- Opening Delimiter -

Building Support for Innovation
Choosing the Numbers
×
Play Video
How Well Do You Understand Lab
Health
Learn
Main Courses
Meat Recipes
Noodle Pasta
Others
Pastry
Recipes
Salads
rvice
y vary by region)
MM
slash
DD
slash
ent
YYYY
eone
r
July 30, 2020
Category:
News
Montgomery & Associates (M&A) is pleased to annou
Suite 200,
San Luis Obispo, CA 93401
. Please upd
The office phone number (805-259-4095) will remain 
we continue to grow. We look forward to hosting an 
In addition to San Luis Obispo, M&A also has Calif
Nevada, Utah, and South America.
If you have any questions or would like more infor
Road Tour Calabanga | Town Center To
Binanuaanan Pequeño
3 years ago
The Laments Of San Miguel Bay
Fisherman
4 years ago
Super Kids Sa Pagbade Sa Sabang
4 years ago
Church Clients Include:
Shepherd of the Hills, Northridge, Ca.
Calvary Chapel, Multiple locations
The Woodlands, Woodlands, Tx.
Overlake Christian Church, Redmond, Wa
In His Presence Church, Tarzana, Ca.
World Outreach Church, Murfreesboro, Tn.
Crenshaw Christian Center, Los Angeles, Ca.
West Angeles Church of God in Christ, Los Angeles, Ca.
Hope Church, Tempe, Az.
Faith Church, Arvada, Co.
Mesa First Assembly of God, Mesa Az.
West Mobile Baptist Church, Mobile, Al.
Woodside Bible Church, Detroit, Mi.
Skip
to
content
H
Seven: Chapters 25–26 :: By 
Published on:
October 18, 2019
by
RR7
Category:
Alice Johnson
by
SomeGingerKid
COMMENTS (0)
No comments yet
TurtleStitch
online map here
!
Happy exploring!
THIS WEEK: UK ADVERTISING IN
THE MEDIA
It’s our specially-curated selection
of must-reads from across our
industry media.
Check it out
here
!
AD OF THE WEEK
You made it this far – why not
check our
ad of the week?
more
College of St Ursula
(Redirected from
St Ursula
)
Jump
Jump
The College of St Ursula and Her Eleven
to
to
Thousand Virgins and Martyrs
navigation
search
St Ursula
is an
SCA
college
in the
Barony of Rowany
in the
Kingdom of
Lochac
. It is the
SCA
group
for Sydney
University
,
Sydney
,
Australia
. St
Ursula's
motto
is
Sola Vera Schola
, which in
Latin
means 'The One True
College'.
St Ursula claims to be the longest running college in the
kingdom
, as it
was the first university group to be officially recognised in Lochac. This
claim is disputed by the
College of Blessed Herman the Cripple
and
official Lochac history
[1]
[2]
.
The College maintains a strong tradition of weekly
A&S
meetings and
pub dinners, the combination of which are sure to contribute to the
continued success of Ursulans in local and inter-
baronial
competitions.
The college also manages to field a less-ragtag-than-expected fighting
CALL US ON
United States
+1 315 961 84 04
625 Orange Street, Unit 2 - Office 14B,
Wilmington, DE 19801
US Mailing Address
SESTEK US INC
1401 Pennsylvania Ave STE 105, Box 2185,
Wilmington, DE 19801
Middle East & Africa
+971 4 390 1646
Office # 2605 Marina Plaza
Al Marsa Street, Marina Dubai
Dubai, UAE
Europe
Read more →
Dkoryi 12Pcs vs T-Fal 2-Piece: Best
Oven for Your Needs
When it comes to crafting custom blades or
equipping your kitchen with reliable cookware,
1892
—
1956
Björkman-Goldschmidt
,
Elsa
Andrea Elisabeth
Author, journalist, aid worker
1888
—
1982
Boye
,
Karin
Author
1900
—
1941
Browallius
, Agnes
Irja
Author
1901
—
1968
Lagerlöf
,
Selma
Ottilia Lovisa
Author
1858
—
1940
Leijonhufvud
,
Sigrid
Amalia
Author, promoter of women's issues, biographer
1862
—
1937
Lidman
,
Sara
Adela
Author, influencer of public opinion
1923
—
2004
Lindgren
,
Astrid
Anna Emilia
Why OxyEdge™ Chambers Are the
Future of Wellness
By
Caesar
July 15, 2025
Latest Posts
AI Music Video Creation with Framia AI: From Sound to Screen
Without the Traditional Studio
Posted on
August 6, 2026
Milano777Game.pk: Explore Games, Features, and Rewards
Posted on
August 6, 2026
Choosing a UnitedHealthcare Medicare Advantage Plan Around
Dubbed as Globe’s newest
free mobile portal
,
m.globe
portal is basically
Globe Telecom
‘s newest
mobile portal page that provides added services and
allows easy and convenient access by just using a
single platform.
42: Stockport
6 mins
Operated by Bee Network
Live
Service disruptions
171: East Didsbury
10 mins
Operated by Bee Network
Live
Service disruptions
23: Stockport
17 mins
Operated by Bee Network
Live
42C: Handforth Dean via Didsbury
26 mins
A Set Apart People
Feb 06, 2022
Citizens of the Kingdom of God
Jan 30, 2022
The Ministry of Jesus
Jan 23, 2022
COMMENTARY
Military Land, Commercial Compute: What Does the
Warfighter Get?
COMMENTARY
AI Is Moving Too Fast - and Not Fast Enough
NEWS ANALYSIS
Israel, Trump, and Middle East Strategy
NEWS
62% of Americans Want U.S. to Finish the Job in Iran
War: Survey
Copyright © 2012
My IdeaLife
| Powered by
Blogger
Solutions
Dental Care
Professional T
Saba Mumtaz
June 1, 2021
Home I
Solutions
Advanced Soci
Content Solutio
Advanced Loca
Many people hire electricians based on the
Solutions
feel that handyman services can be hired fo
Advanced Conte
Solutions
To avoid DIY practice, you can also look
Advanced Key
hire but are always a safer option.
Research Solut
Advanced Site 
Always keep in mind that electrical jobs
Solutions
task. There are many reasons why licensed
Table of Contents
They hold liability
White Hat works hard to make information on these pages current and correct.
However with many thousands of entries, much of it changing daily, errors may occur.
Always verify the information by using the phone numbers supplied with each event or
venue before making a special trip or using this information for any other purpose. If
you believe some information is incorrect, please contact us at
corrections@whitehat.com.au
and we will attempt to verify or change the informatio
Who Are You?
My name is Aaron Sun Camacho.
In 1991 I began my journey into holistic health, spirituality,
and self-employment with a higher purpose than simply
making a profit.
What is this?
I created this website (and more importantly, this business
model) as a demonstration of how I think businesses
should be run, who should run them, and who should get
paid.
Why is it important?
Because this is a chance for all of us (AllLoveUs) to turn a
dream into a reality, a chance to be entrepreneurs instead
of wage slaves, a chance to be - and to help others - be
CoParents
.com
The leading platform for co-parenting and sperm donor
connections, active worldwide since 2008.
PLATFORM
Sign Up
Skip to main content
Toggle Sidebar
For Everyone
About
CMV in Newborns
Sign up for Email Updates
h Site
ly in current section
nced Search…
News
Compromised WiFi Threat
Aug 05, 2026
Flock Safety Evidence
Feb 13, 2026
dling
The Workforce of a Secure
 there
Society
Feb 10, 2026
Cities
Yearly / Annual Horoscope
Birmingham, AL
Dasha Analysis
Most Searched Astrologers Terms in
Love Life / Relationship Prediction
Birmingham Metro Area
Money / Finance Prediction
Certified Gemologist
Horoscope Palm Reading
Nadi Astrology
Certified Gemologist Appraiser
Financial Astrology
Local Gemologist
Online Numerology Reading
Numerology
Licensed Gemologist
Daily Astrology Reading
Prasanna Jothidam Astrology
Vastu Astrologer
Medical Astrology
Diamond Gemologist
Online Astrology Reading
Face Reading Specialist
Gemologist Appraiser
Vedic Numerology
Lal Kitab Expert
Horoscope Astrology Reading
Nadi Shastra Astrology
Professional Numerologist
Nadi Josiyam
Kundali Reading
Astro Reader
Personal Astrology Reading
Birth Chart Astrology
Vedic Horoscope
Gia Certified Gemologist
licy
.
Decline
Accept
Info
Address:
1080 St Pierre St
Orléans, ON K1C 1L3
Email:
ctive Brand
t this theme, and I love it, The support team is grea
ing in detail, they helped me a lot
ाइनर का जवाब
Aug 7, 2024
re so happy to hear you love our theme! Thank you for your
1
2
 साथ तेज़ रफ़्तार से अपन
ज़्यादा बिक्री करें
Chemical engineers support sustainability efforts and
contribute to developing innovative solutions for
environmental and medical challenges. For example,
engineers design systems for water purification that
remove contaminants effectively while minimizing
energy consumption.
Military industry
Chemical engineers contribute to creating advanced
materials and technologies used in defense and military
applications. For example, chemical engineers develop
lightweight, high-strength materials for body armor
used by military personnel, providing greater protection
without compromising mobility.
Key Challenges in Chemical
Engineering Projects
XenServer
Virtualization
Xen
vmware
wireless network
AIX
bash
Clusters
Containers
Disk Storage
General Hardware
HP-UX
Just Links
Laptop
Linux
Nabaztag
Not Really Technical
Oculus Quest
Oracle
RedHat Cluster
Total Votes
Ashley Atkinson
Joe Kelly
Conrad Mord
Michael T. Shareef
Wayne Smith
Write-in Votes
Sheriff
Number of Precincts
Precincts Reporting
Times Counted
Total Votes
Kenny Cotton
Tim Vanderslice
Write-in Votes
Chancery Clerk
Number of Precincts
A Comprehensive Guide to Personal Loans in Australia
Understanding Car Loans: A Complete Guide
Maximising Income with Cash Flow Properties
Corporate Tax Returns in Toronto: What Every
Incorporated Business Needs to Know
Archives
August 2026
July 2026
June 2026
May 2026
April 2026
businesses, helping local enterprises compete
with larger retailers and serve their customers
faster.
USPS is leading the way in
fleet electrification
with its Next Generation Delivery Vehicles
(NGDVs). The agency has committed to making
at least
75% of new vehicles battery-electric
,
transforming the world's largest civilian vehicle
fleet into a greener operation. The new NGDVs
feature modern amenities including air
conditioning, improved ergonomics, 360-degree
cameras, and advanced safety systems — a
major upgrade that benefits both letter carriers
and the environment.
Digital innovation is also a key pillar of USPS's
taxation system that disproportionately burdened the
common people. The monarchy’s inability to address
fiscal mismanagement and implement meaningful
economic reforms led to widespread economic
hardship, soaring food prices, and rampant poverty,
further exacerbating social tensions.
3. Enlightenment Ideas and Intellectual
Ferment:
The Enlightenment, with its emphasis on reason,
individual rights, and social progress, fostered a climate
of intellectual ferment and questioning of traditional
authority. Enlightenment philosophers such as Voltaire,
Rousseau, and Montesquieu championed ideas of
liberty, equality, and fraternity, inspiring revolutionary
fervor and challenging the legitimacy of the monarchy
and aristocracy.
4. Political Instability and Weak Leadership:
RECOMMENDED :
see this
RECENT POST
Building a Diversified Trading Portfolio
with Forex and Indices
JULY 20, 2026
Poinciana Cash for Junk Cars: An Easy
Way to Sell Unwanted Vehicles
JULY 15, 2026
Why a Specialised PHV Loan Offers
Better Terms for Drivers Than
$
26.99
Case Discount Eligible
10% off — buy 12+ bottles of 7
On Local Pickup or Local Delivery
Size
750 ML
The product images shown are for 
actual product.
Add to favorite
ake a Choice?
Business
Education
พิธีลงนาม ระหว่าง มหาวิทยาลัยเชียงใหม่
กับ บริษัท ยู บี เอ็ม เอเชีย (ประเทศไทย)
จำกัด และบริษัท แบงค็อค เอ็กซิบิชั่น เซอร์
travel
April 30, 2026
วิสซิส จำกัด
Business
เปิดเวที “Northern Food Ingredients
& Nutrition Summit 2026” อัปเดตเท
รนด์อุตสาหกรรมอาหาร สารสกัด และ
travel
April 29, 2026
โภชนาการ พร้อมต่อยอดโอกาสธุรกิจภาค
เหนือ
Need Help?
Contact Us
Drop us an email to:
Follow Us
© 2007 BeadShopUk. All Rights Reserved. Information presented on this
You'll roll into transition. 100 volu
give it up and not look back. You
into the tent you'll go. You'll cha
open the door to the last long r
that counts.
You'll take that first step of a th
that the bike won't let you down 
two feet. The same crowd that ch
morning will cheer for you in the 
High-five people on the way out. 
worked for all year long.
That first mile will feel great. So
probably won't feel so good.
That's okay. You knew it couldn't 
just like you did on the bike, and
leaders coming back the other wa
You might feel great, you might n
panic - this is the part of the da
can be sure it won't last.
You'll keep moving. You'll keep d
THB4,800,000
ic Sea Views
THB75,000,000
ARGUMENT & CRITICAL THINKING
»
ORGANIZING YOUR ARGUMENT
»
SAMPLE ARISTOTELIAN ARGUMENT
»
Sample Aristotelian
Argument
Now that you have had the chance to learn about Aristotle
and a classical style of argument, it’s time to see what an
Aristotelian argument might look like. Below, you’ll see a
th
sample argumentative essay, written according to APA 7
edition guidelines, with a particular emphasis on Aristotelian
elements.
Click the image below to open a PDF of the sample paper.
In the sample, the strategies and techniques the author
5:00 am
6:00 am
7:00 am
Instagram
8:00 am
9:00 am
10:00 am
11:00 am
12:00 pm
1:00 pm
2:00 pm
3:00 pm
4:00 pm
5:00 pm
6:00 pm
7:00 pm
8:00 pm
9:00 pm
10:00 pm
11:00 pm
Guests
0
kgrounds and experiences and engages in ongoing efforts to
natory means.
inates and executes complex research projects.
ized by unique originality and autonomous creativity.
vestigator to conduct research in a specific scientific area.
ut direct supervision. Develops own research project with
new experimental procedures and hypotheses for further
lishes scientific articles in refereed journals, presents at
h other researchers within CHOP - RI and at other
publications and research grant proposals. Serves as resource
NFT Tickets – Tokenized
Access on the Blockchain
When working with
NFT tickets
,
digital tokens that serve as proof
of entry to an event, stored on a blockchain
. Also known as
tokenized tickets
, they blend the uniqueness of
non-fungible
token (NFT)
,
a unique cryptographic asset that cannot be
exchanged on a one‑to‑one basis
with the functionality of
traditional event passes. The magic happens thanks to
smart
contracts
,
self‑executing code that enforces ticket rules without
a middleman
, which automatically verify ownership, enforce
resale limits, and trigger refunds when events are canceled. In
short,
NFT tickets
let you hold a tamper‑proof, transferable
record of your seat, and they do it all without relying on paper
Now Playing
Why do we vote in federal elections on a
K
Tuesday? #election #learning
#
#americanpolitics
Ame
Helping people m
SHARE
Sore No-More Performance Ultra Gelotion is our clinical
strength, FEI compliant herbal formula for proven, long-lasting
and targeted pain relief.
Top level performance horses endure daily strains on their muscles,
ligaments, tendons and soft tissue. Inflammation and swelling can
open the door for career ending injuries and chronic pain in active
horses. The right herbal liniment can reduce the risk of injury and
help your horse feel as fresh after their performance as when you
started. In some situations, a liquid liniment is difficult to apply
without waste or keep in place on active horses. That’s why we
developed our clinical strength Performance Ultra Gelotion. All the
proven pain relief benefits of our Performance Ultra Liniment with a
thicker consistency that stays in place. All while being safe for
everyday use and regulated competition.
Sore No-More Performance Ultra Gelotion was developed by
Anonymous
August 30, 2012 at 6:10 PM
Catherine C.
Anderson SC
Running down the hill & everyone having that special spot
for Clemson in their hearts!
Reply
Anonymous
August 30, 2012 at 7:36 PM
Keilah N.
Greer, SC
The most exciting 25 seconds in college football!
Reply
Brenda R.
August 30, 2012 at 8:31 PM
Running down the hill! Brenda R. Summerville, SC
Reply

- Closing Delimiter -

* [Aim of the task]: Reproduce exactly, and with no other material, the lines between those holding "When working with" and "verify ownership, enforce", inclusive.

* [Response box]:
When working with
NFT tickets
,
digital tokens that serve as proof
of entry to an event, stored on a blockchain
. Also known as
tokenized tickets
, they blend the uniqueness of
non-fungible
token (NFT)
,
a unique cryptographic asset that cannot be
exchanged on a one‑to‑one basis
with the functionality of
traditional event passes. The magic happens thanks to
smart
contracts
,
self‑executing code that enforces ticket rules without
a middleman
, which automatically verify ownership, enforce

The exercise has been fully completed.